Election experts in New Mexico have discovered an uncertified election system called SERVIS, which is reportedly in use in multiple states and does not comply with election laws, according to an exclusive report from The Gateway Pundit (TGP).

The system is under the control of the Secretary of State (SOS), and its use is in violation of federal and state law.

The experts found that SERVIS is being used to prepare illegal post-election canvass reports in all 33 New Mexico Counties.

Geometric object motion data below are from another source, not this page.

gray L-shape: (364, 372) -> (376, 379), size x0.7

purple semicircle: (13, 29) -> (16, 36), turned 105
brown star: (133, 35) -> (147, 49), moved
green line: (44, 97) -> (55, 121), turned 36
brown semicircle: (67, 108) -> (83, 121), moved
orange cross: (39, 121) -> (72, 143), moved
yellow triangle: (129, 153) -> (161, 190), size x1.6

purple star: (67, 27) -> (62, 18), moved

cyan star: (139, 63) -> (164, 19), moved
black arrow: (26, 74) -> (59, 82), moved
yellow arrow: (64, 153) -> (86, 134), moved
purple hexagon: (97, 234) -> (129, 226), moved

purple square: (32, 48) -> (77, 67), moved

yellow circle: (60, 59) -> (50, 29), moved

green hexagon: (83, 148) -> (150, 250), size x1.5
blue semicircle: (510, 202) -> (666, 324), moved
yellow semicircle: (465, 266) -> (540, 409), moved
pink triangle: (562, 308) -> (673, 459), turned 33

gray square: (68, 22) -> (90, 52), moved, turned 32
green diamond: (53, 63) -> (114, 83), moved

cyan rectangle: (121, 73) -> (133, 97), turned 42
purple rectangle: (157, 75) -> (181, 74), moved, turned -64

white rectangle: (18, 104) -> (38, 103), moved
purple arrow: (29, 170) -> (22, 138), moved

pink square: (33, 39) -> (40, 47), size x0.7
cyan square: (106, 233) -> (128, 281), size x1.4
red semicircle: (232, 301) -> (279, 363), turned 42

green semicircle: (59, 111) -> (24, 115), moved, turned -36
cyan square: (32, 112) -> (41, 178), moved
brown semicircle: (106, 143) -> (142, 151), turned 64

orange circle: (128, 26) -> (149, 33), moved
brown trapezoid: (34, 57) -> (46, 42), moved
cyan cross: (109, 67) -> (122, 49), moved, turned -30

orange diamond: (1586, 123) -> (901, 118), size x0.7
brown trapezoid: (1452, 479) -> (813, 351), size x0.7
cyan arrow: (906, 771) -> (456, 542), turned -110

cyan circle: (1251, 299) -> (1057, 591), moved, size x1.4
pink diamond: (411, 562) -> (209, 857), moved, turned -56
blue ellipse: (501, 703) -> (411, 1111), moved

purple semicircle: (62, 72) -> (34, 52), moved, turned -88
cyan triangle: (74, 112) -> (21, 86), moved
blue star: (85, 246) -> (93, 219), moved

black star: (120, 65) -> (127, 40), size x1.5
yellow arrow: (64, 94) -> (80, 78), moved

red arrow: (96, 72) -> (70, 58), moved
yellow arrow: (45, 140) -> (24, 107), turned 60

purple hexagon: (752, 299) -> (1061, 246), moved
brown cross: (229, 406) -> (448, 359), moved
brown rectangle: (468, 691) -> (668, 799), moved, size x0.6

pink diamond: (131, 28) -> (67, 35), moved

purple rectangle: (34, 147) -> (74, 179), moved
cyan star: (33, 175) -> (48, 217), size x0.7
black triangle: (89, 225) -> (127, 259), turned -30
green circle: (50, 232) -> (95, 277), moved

Moreover, they have established that the original election data is being deleted from the Dominion voting systems, which is a violation of laws requiring the preservation of election records for 22 months.

A South Dakota company, BPro, “gifted” its TotalVote software to New Mexico in exchange for lucrative contracts to develop a customized interface between the SOS, clerks, and TotalVote, called “IRIS,” TGP notes.

The system was later renamed to SERVIS in 2017.

According to BPro’s website, TotalVote is a “centralized voter registration and election management system that securely captures and manages voter, candidate, and all election information.”

However, TotalVote has no Election Assistance Commission (EAC) certifications, meaning it does not comply with the Help America Vote Act and has never been tested by any accredited third party.

To date, New Mexico has paid BPro $2,722,939 for the development and maintenance of SERVIS, according to TGP.

The SERVIS program is internet-connected, uncertified, and accessible by multiple government agencies and outside entities.